Nivolumab-based regimen confers OS benefit, durable responses in advanced ESCC
14 Apr 2022
bởiAudrey Abella
First-line treatment with nivolumab – be it in combination with chemotherapy (CT) or with ipilimumab – provided overall survival (OS) benefit and durable responses than CT alone in patients with advanced oesophageal squamous cell carcinoma (ESCC), according to findings from the phase III CheckMate 648 trial.
“Many oesophageal cancers are unresectable at diagnosis, and most patients treated with curative intent eventually have a relapse,” said the researchers. Moreover, first-line CT for advanced or metastatic ESCC often result in poor survival outcomes. [BMC Cancer 2015;15:693; Ann Oncol 2020;31:228-235]
The team sought to evaluate the efficacy and safety of both an immune checkpoint inhibitor in combination with CT and a dual immune checkpoint inhibitor combination in adults with previously untreated, unresectable advanced, recurrent, or metastatic ESCC. Participants (n=970; 49 percent with tumour-cell PD-L1 expression of ≥1 percent) were randomized 1:1:1 to receive IV nivolumab Q2W either in combination with CT (NIVO-CT*) or ipilimumab (NIVO-IPI**), or CT alone. [N Engl J Med 2022;386:449-462]
At a minimum follow-up of 13 months, OS was significantly longer with NIVO-CT (median 13.2 vs 10.7 months; hazard ratio [HR], 0.74; p=0.002) and NIVO-IPI (median 12.7 vs 10.7 months; HR, 0.78; p=0.01) than with CT alone in the overall cohort. Both nivolumab-containing regimens also fared better than CT alone in the PD-L1 expression subgroup (median 15.4 vs 9.1 months; HR, 0.54; p<0.001 [NIVO-CT] and median 13.7 vs 9.1 months; HR, 0.64; p=0.001 [NIVO-IPI]).

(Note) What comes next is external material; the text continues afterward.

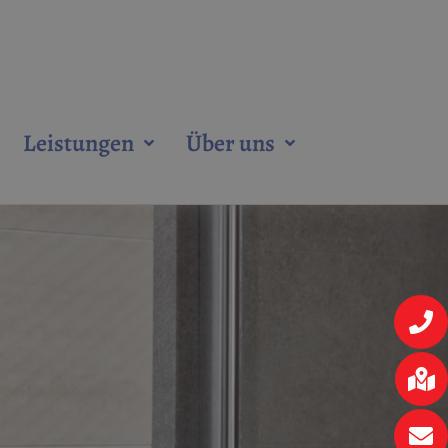
Leistungen
Über uns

A significant progression-free survival (PFS) benefit was also seen with NIVO-CT vs CT alone (median 6.9 vs 4.4 months; HR for disease progression or death, 0.65; p=0.002) in the PD-L1 expression subgroup, but not in the overall cohort. This was also not seen with NIVO-IPI. “[The] lack of PFS benefit despite longer OS has previously been observed with immunotherapies and is probably attributable to their delayed treatment effect relative to CT,” said the researchers.
In the overall cohort, objective response rate (ORR) was highest in the NIVO-CT arm (47 percent), followed by NIVO-IPI (28 percent) and CT alone (27 percent). In the PD-L1 expression subgroup, both nivolumab-containing arms had higher ORRs than the CT-alone arm (53 percent [NIVO-CT] and 35 percent [NIVO-IPI] vs 20 percent [CT alone]).

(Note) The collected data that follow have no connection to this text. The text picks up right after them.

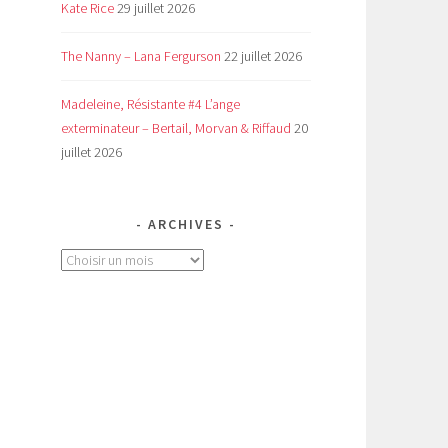
Kate Rice
29 juillet 2026
The Nanny – Lana Fergurson
22 juillet 2026
Madeleine, Résistante #4 L’ange
exterminateur – Bertail, Morvan & Riffaud
20
juillet 2026
ARCHIVES
Archives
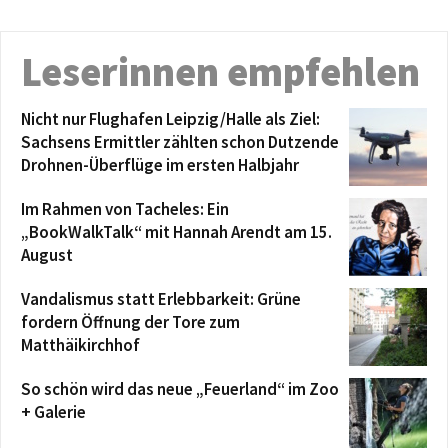
Leserinnen empfehlen
Nicht nur Flughafen Leipzig/Halle als Ziel:
Sachsens Ermittler zählten schon Dutzende
Drohnen-Überflüge im ersten Halbjahr
Im Rahmen von Tacheles: Ein
„BookWalkTalk“ mit Hannah Arendt am 15.
August
Vandalismus statt Erlebbarkeit: Grüne
fordern Öffnung der Tore zum
Matthäikirchhof
So schön wird das neue „Feuerland“ im Zoo
+ Galerie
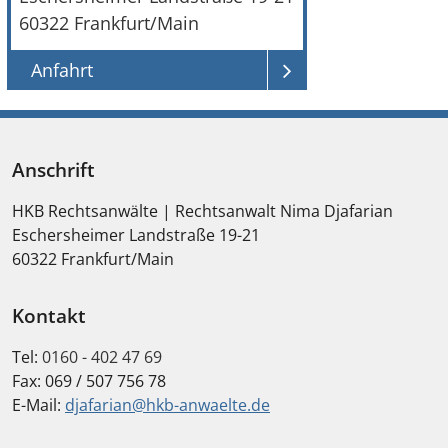
60322
Frankfurt/Main
Anfahrt
Anschrift
HKB Rechtsanwälte | Rechtsanwalt Nima Djafarian
Eschersheimer Landstraße 19-21
60322
Frankfurt/Main
Kontakt
Tel:
0160 - 402 47 69
Fax:
069 / 507 756 78
E-Mail:
djafarian@hkb-anwaelte.de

Nivolumab-based regimens also outdid CT alone in terms of the fraction of participants achieving complete response, both in the overall cohort (13 percent [NIVO-CT] and 11 percent [NIVO-IPI] vs 6 percent [CT alone]) and the PD-L1 expression subgroup (16 percent and 18 percent vs 5 percent).
More patients in the NIVO-CT arm reported grade 3/4 treatment-related adverse events (TRAEs; 47 percent) and any-grade TRAE leading to withdrawal of any drug in the regimen (34 percent), as opposed to NIVO-IPI (32 percent and 18 percent, respectively) and CT alone (36 percent and 19 percent). “[Nonetheless,] the safety profiles of each treatment were consistent with the known safety profiles of the individual components in each regimen,” said the researchers.
“[Taken together, the current] findings show the benefit of adding a PD-1 inhibitor to CT,” the researchers noted. These also reinforce data reflecting the survival benefit with NIVO-IPI seen in multiple solid tumours. [N Engl J Med 2019;381:2020-2031; N Engl J Med 2017;377:1345-1356; Lancet 2021;397:375-386] “Longer follow-up will further elucidate the magnitude of long-term clinical benefit with NIVO-IPI,” said the researchers.
“[However,] the trial was not designed to compare outcomes between NIVO-CT and NIVO-IPI or to determine which treatment should be used for specific subgroups,” they pointed out. “Multiple factors may influence the choice of regimen in clinical practice, including an individual patient’s need for a relatively rapid treatment effect and the occurrence of side effects associated with CT that a patient considers to be unacceptable.”
Further analyses may help shed light on disease or demographic characteristics that may predict efficacy outcomes for each nivolumab-containing regimen, they added.